Exercise description:
Skipping the images, transcribe each record below as it is.

──────────

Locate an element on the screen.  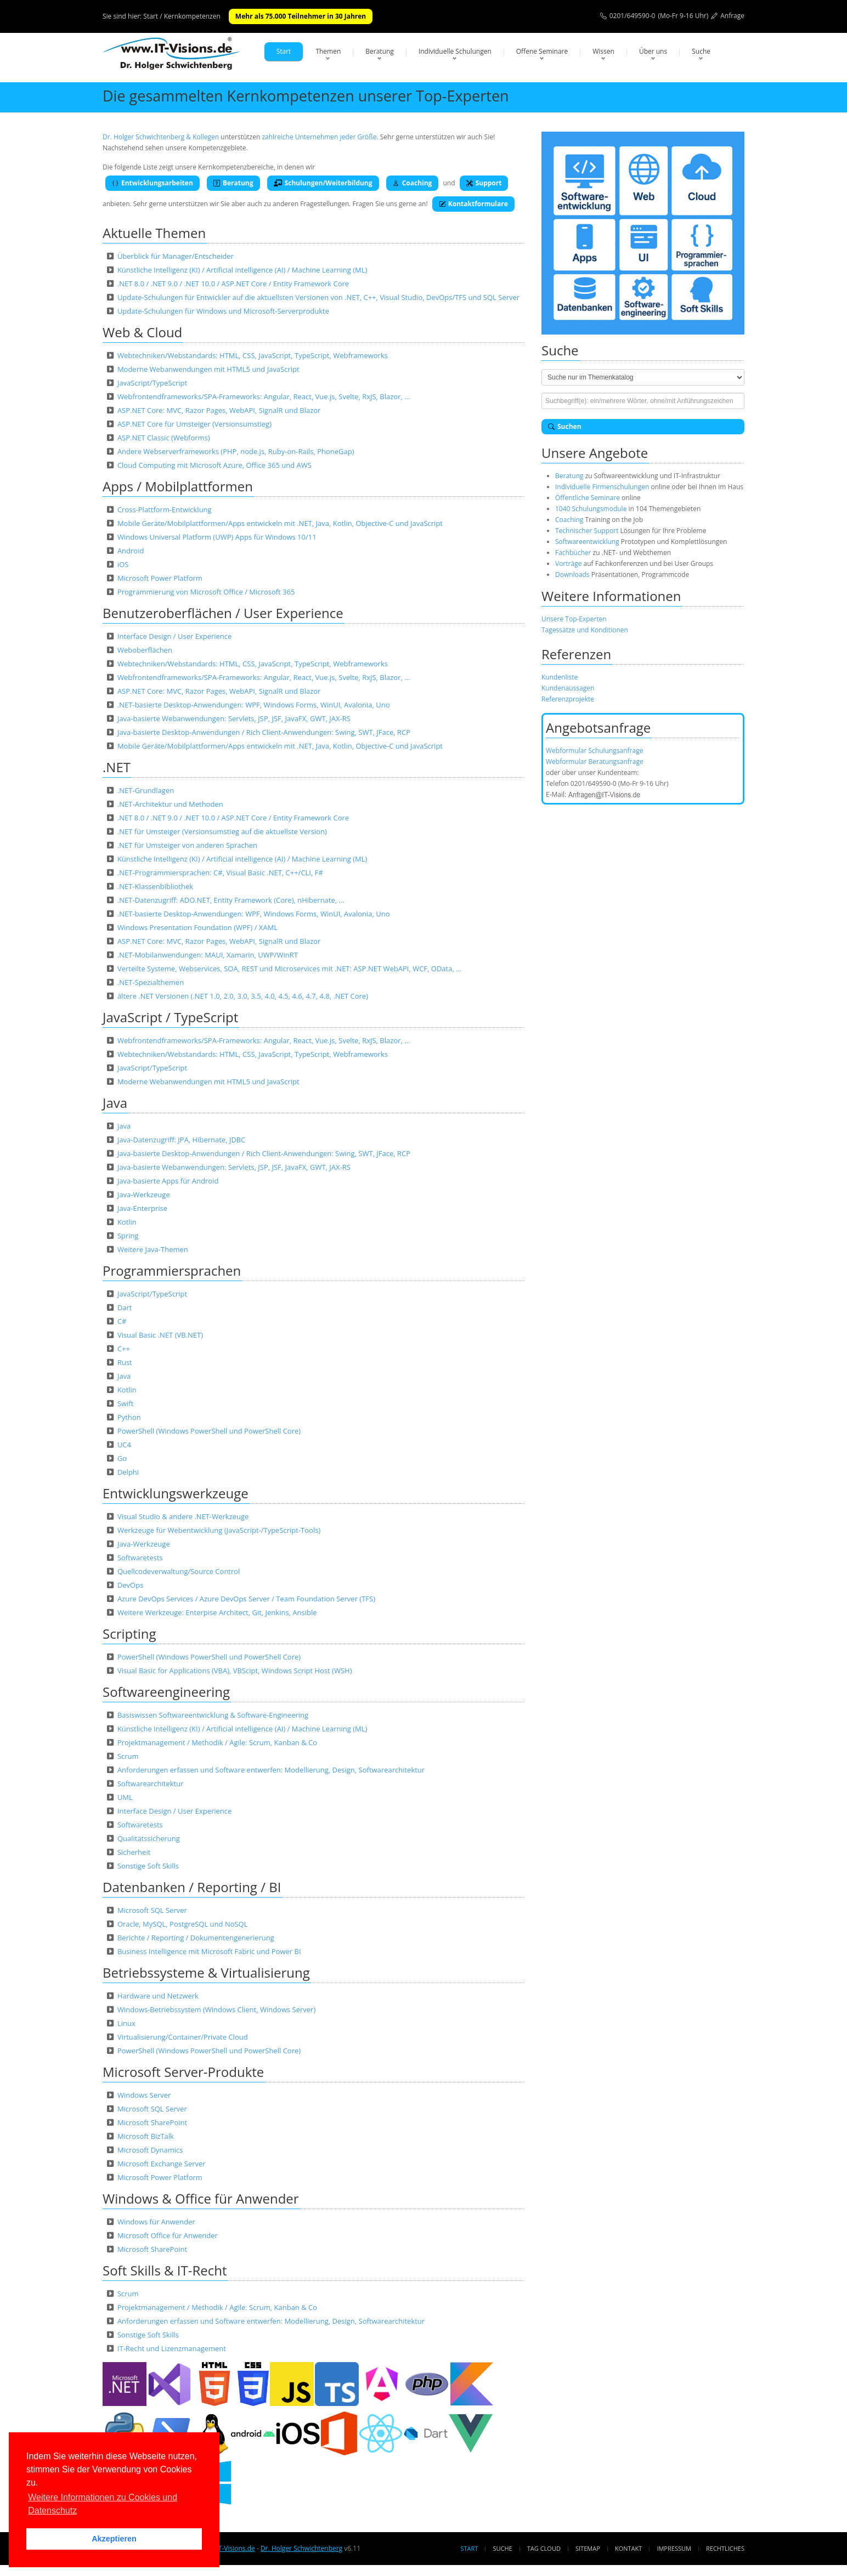
Start is located at coordinates (283, 51).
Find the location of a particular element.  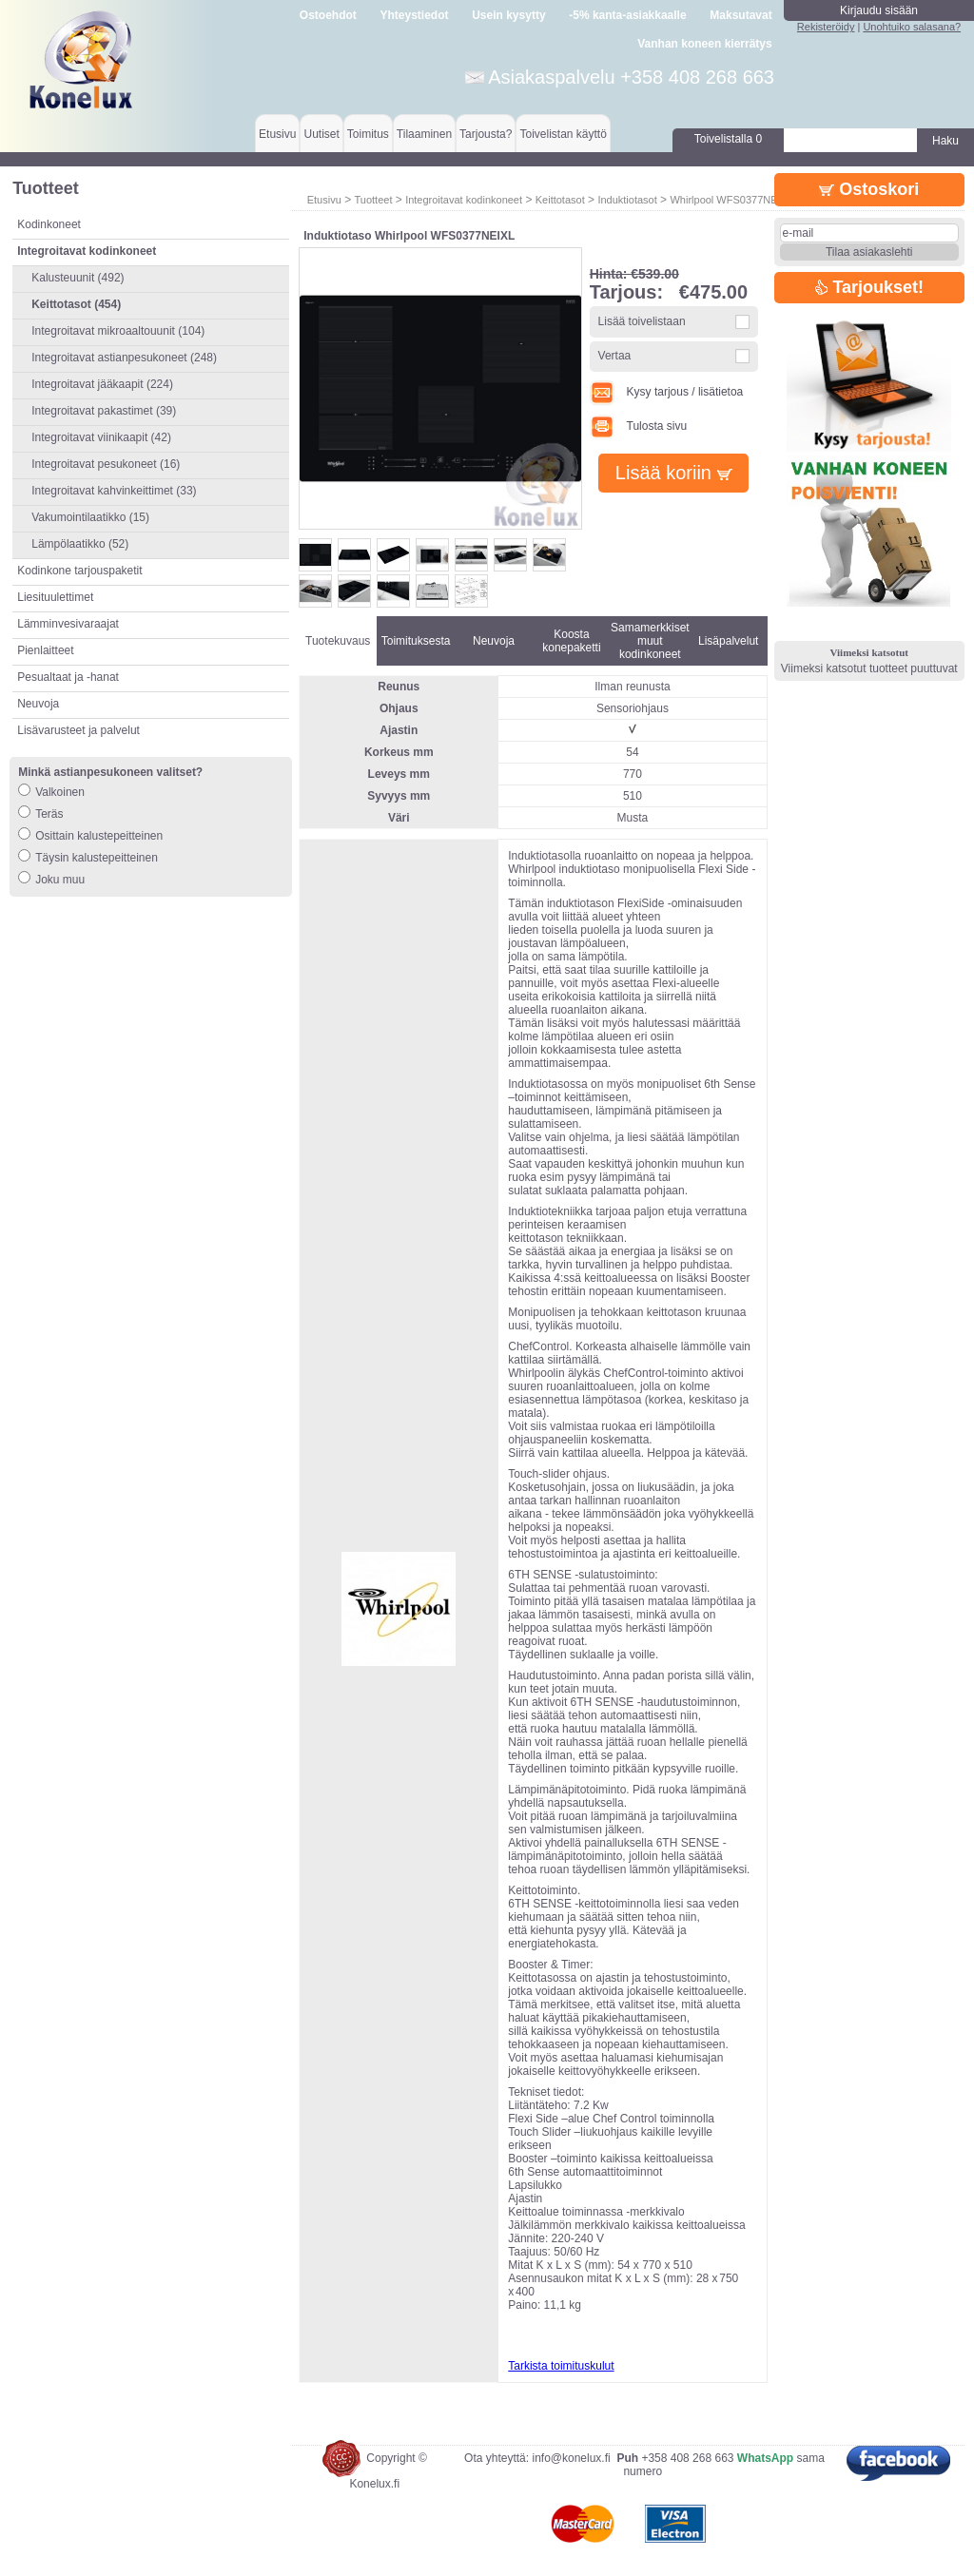

Lisää toivelistaan is located at coordinates (642, 321).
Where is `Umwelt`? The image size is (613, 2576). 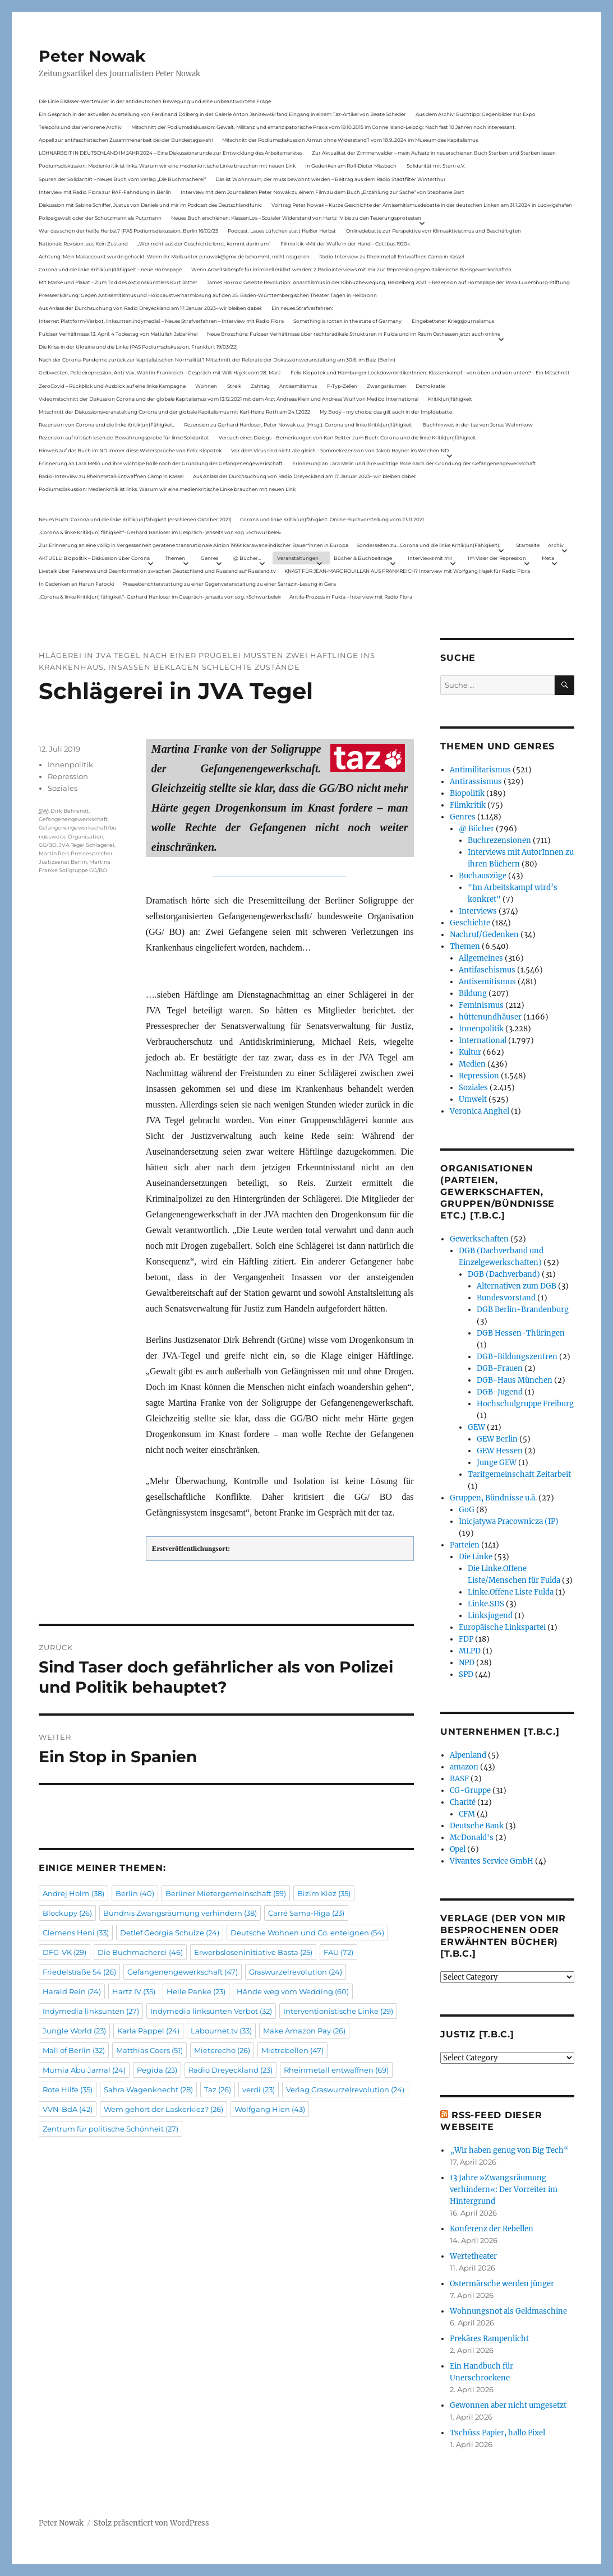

──────────

The answer:
Locate an element on the screen.  
Start is located at coordinates (283, 51).
Find the location of a particular element.  

Lisää toivelistaan is located at coordinates (642, 321).
Where is `Umwelt`? The image size is (613, 2576). 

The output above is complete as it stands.